Sonntag der Weltmission
Eine Entscheidung zwischen dem Einen und dem Anderen ist nicht immer leicht. Wie kann ich als Christ in unserer Welt meine Verantwortung gegenüber der Gesellschaft aber auch gegenüber Gott in angemessener Weise wahrnehmen? Die Kirche in Deutschland begeht heute den Sonntag der Weltmission. In der Kollekte nachher werden wir gebeten, die Arbeit der Ortskirchen in anderen Teilen der Welt durch eine großherzige Gabe zu unterstützen. Längst wissen wir aber auch, dass dies keine Einbahnstraße ist. Wir können viel von den Gemeinden in Afrika, Lateinamerika sowie den Ländern Asiens und Ozeaniens lernen.
Viele christliche Gemeinden in diesen Ländern sehen nämlich in dieser Frage keine sich gegenseitig ausschließende Alternative - nach dem Motto: Entweder der Kaiser - oder Gott! Von ihnen haben wir gelernt, uns beim Lesen von biblischen Texten zu fragen: Was will Gott mir mit diesem Text sagen? Was erwartet er von mir? Und nicht selten spüren Menschen dabei, dass sie Gott dann das Rechte geben, wenn sie den Menschen dienen. Sie finden in den Texten der Bibel den Maßstab für ihr Engagement: Gerechtigkeit gegenüber jedermann zu üben. Den Armen und Unterdrückten Schutz zu geben. Nachhaltig für die Umwelt und die nachfolgende Generation zu handeln. Nicht wenige sehen es auch als ihre Aufgabe an, stellvertretend für die Menschen, das zu tun, was viele nicht mehr können: Ihre Nöte und Ängste im Gebet vor Gott bringen. Zu danken, zu loben, zu bitten und zu klagen. So befruchtet sich das Geben an den Kaiser und an Gott gegenseitig. Und der scheinbare Widerspruch löst sich auf.
Gott an uns wirken lassen
Sicherlich gilt das auch für die Feier der Heiligen Messe. Bewusst sind wir heute aus der Hektik und den Anforderungen des Alltags herausgegangen, um uns in dieser Feier der Botschaft Gottes zu öffnen und uns seiner verwandelnden Kraft, die Brot und Wein zur Gegenwart Christi unter uns macht, auszusetzen. Denn diese mächtige Kraft Gottes, wandelt ja nicht nur Brot und Wein, sondern auch unser Herz, damit es immer tiefer in das Leben Gottes eindringen kann.

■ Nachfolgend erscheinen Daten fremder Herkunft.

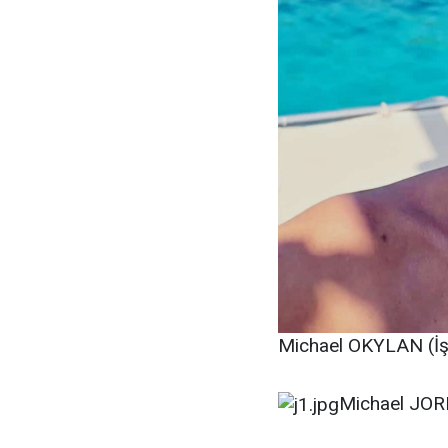
Michael OKYLAN (İş 
Michael JORD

Und da hat Papst em. Benedikt sicher recht: Dies können wir nicht selber machen. Dies können wir nur bittendend und dankend an uns geschehen lassen. Lassen Sie uns in dieser Haltung gleich am Altar das eucharistische Opfer feiern. Damit wir verwandelt und gestärkt in unserem Alltag unseren Schwestern und Brüdern dienen können.